Ahora el abuelo está frente al carrito rojo, bajo el sol
asqueado que seca y reseca los gusanos sobre la carne
podrida, y se imaginaba a Noel deshaciendo carreteras
con su carrito de plástico. A su alrededor todas las especies
de alimañas entran y salen por los infinitos intersticios
de Ojo de Agua, en un festín de seres repugnantes que
se regodean en su reino de pudrición. Una nube pasa, le
tapa la nariz al sol y el viento se vuelve y se revuelve con
náuseas.
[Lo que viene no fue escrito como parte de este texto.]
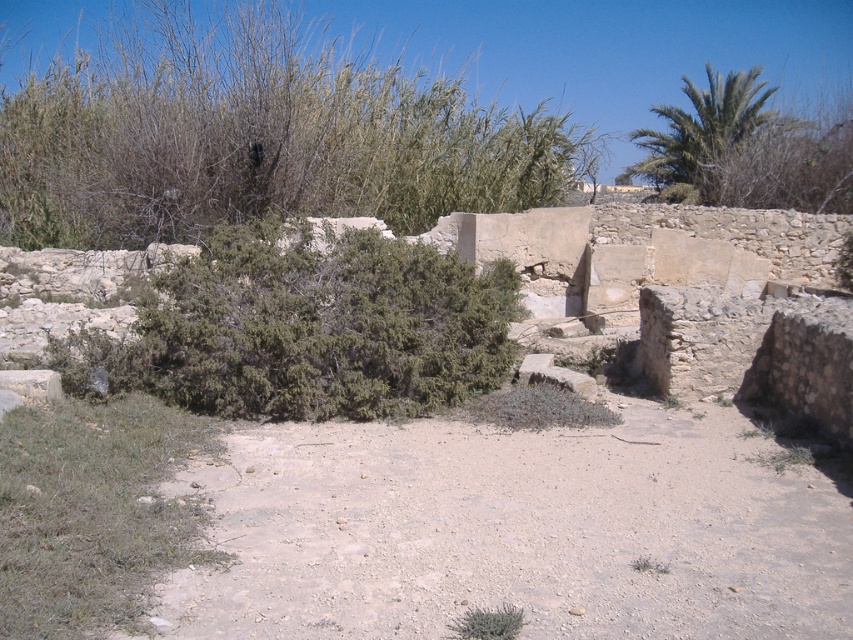 Question: Which point is farther from the camera taking this photo?

Choices:
 (A) (157, 99)
 (B) (370, 262)
 (C) (672, 184)

Answer: (C)

Question: Is green leafy bush at upper left behind green shrub at center?

Choices:
 (A) yes
 (B) no

Answer: (A)

Question: In this image, where is green leafy palm at upper right located relative to green leafy bush at lower center?

Choices:
 (A) right
 (B) left

Answer: (A)

Question: Which point is farther to the camera?

Choices:
 (A) (103, 118)
 (B) (496, 264)
 (C) (509, 628)

Answer: (A)

Question: Among these points, which one is nearest to the camera?

Choices:
 (A) (286, 45)
 (B) (508, 632)
 (C) (701, 170)
 (D) (363, 275)

Answer: (B)

Question: Where is green leafy bush at upper left located in relation to green leafy bush at lower center in the image?

Choices:
 (A) right
 (B) left

Answer: (B)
Allí: una vieja desgarbada, con las tetas cansadas,
metiendo la diestra en un pote de macarrones piches,
que parecen tener vida y se le engarzan en los dedos. Al
lado: un niño de diez años —poco más, poco menos—,
hundido hasta la cintura en trapos orinados y esperanzas
caducas, que busca una franela, una camisa o cualquier
cosa que sirva para amortiguar el frío de diciembre, en
medio de un remolino de moscas que no cesan de reír.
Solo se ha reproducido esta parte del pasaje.